Como yo ya no leo, releo, he dedicado este verano a Karl Popper y he constatado su vigencia. Se puede decir sin exagerar que la mayor parte de las creaciones intelectuales y artísticas del siglo XX tuvieron su origen en la Viena de principios de siglo. El psicoanálisis de Freud, el positivismo lógico de Wittgenstein, el racionalismo arquitectónico de la Bauhaus, y una pléyade de intelectuales del calibre de Gombricht, Koestler, Schumpeter salen de esa Viena en decadencia. Karl Popper es uno de esa prodigiosa generación. Fue miembro del llamado Círculo de Viena que reunía a filósofos y economistas, cuya tendencia era positivismo lógico y, en muchos casos, también el marxismo.

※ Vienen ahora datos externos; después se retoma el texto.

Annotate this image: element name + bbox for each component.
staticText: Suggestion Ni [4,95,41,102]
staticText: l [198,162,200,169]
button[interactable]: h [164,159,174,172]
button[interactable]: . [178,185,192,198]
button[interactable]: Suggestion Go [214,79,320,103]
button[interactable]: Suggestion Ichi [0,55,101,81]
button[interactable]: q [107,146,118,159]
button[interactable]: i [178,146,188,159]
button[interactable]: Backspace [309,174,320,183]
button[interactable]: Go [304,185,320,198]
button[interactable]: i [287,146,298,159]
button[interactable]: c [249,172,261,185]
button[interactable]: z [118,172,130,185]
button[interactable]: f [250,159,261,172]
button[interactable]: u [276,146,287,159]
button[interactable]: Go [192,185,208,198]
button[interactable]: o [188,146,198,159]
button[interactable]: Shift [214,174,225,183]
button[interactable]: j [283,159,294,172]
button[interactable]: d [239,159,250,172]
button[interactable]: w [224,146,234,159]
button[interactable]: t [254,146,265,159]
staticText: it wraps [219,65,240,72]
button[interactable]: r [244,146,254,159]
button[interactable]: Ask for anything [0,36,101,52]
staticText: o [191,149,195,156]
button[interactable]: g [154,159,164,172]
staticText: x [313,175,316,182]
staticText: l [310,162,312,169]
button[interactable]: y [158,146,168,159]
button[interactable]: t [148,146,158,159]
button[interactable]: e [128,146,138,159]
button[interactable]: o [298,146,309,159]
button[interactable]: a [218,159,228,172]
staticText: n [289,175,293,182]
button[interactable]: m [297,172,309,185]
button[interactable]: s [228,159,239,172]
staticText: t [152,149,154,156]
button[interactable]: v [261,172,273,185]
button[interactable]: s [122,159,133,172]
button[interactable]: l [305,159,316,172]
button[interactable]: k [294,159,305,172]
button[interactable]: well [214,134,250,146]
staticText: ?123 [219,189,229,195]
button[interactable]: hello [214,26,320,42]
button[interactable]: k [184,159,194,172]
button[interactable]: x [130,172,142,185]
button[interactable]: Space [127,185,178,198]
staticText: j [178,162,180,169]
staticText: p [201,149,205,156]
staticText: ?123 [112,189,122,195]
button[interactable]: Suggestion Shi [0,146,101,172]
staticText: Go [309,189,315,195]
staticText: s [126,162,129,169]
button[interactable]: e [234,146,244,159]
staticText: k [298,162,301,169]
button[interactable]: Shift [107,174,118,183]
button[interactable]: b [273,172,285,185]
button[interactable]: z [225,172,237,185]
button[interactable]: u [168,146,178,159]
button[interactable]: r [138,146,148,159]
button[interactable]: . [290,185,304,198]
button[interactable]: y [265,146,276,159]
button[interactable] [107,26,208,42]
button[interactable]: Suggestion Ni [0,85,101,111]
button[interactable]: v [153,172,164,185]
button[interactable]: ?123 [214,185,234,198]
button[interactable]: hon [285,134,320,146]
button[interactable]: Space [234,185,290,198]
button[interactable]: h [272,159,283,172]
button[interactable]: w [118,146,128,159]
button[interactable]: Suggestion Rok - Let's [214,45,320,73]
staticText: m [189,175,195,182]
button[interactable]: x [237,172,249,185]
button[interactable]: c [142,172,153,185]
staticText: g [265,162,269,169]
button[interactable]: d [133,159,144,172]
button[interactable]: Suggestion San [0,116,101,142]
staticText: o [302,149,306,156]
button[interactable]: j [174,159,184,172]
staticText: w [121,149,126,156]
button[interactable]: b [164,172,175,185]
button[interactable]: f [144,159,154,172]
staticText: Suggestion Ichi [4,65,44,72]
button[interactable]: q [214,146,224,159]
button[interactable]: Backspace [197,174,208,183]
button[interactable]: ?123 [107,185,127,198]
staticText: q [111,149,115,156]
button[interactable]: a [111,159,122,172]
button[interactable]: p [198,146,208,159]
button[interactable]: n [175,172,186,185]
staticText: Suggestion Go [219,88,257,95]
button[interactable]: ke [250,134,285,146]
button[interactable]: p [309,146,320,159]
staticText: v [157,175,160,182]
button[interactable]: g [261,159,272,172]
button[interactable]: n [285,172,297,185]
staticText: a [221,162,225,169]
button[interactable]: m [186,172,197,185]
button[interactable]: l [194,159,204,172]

De muy joven Karl Popper se apartó de ambas cosas, del positivismo porque le parecía absurda la pretensión de definir con precisión las palabras. Para definir una palabra lo hacemos con otras palabras, que a su vez hay que definir y así hasta el infinito, de modo que para hacer rigurosos no podríamos empezar a hablar nunca. Del marxismo se apartó por esa absurda teoría de aumentar las contradicciones del sistema que llevó a los comunistas a alegrarse de la subida de Hitler al poder, a la cual no se opusieron.

Popper recibió en Madrid un doctorado “honoris causa” y hablé con él para invitarle a El Escorial: no tenía tiempo para preparárselo, dijo. Bonita excusa. Creo que el mejor homenaje que se le puede rendir a Popper es leer sus obras, sobre todo “La sociedad abierta y sus enemigos” o “La miseria del historicismo”: son libros de una relevancia total para las circunstancias que estamos viviendo en estos tiempos. Los indignados y los podemos, parecen querer una sociedad abierta, los socialistas no saben a dónde van -porque ya llegaron hace tiempo y no se enteraron- los comunistas de IU quieren una sociedad cerrada -o que no se llamen comunistas- y los demás se dicen “demócratas”. Que lean a Popper antes que Hayek.